The Russian invasion of Ukraine is the first crypto war. The digital asset front follows only the actual fighting in importance.
Paul H. Jossey is an adjunct fellow at the Competitive Enterprise Institute and founder of the crowdfundinglawyers.com.
However the conflict ends, crypto will play a central role in world affairs. Moreover, the individual autonomy it brings could mean a more peaceful world, provided governments and global standard-setting bodies don’t kill this promise through overreaching regulation or forced public alternatives.
Crypto could give citizens of aggressor countries an informal “citizens veto” on war. If people flock to stablecoins amid host-country aggression or international sanctions, their actions could crush a nation’s ability to wage war. This veto is now happening as Russians ditch the ruble for stablecoins, and it may thwart Russia’s ability to finance hostile operations.
The Russia invasion could augur a return to the more limited conflicts of the pre-World War I (WWI), gold standard era. As Columbia Professor Saifedean Ammous explains in The Bitcoin Standard, before WWI (also known as the Great War), gold standard countries were limited by popular sentiment (and their own treasuries) to wage war.
Once national reserves sunk, governments had to raise taxes or sell bonds to continue fighting. But in WWI, as the initially localized conflict spread, fiscal discipline failed. As Ammous explains, within the first month “all major belligerents had suspended gold convertibility, effectively going off the gold standard and putting their population on a fiat standard.”
By leaving the gold standard, countries printed money until, through inflation, the whole population’s wealth was squandered before winning or capitulating. This had devastating results. A “citizen’s veto” via people ditching a nation’s fiat currency would lessen or preempt conflicts altogether.
But governments could thwart this more peaceful future in two ways. The first option is forcing all crypto into a global Anti-Money Laundering/Countering the Financing of Terrorism (AML/CFT) regime. The second even worse option is to require everyone to use multi-jurisdictional central bank digital currencies (m-CBDC) with alternatives banned.

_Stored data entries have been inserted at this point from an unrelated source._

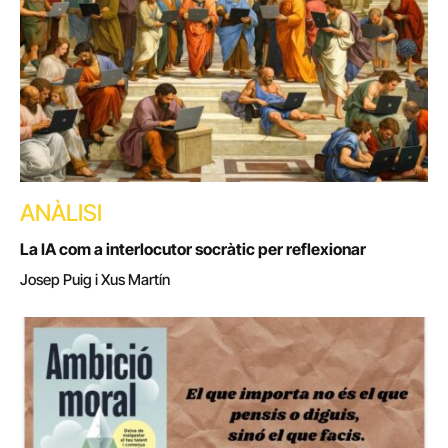
ANÀLISI
La IA com a interlocutor socràtic per reflexionar
Josep Puig i Xus Martín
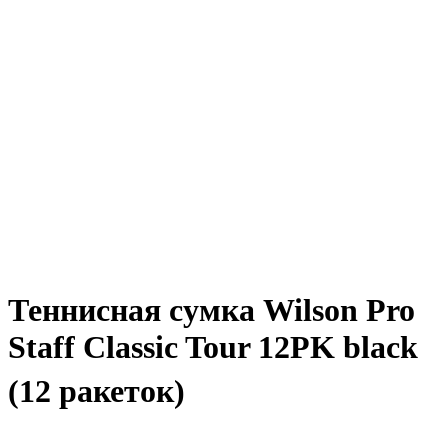
Теннисная сумка Wilson Pro
Staff Classic Tour 12PK black
(12 ракеток)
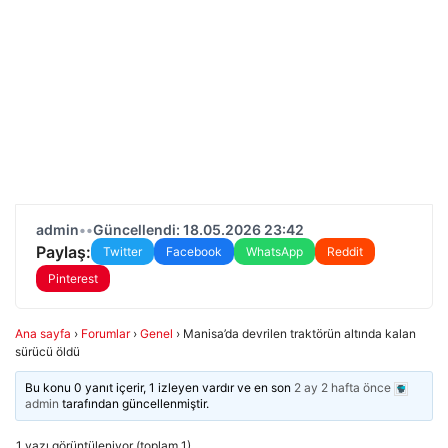
admin
•
•
Güncellendi: 18.05.2026 23:42
Paylaş:
Twitter
Facebook
WhatsApp
Reddit
Pinterest
Ana sayfa
›
Forumlar
›
Genel
›
Manisa’da devrilen traktörün altında kalan
sürücü öldü
Bu konu 0 yanıt içerir, 1 izleyen vardır ve en son
2 ay 2 hafta önce
admin
tarafından güncellenmiştir.
1 yazı görüntüleniyor (toplam 1)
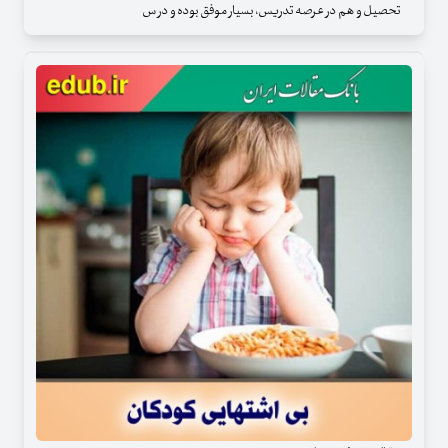
تحصیل و هم در عرصه تدریس، بسیار موفق بوده و در س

As CoinDesk columnist Nic Carter writes, stablecoins operate at least partially outside AML/CFT confines: “Stablecoin issuers treat the IOUs as bearer instruments, and generally do not seek to police user behavior when a transaction does not involve the issuer. ... By granting a measure of transactional privacy and not embedding political conditions into transactions, stablecoins are the closest thing to digital cash we have today.”
Some might say this may appeal to criminals, and perhaps initially it would. But it would be strange to think ne’er-do-wells would rely on traceable, public ledgers common to most cryptocurrencies as transaction facilitators.

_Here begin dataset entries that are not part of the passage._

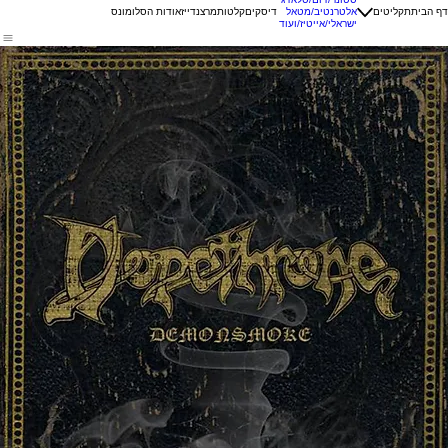
דף הבית
תקליטים
אלטרנטיב/מטאל
דיסקים
קלטות
מרצנדייז
אודות הסלומונס
ישראלי/אייטיז/ועוד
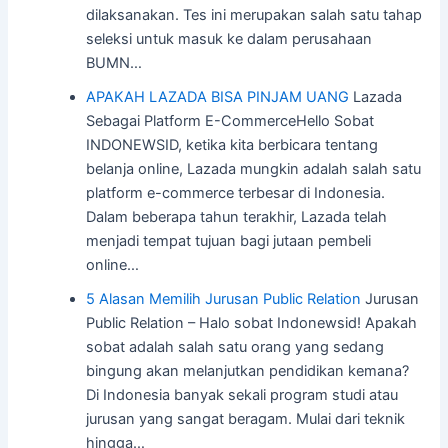
dilaksanakan. Tes ini merupakan salah satu tahap
seleksi untuk masuk ke dalam perusahaan
BUMN…
APAKAH LAZADA BISA PINJAM UANG
Lazada
Sebagai Platform E-CommerceHello Sobat
INDONEWSID, ketika kita berbicara tentang
belanja online, Lazada mungkin adalah salah satu
platform e-commerce terbesar di Indonesia.
Dalam beberapa tahun terakhir, Lazada telah
menjadi tempat tujuan bagi jutaan pembeli
online…
5 Alasan Memilih Jurusan Public Relation
Jurusan
Public Relation – Halo sobat Indonewsid! Apakah
sobat adalah salah satu orang yang sedang
bingung akan melanjutkan pendidikan kemana?
Di Indonesia banyak sekali program studi atau
jurusan yang sangat beragam. Mulai dari teknik
hingga…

The risks of permanent and public recordation far outweigh the benefit of removing cash’s physical limitations. Some have discovered as much the hard way, like the New York City couple allegedly sitting on billions but unable to spend them. Even the famous 2016 DAO hacker who almost brought down Ethereum and forced a hard fork has allegedly been unmasked.
The trade-off for privacy
Of course, criminals will create new ways to shield transactions that may temporarily succeed. But the public, through democratic means – not unelected central bankers and global financial bureaucrats – should decide how much of this monitoring they will tolerate in return for their privacy.
Further, as the Canadian Freedom Trucker Convey showed, those whom governments label terrorists expand with political expediency. (The Canadian government now admits the protests were not rife with money launderers and terrorists). Regardless, these actions should be unacceptable in a Western democracy.
An m-CBDC would be even worse. For example, the coming Chinese model forces every citizen to use the digital yuan, and every transaction is monitored, recorded and factored into people’s social-credit score. Western governments more sensitive to public relations would likely filter such scores through the softer veneer of Environmental, Social and Governance (ESG) metrics.
They could then deny transactions with companies deemed insufficient environment stewards or with inadequate corporate-board diversity etc. If this scenario sounds outlandish, terrorist designations for blue-collar protestors would have had a similar ring 12 months ago.
Neither of these models – granular AML/CFT or m-CBDC – allow for citizen vetoes in times of peace or war. As commentator Vivek Ramaswamy suggests, we may already be fighting a different war – the battle between the Great Reset imposed top down and the Great Uprising from the bottom up.
If so, crypto, with its promise of individual autonomy, control over one’s data and financial transactions, and potential to bypass entrenched institutions will be the main battlefield. If the latter wins, the first crypto war may bring a more peaceful world.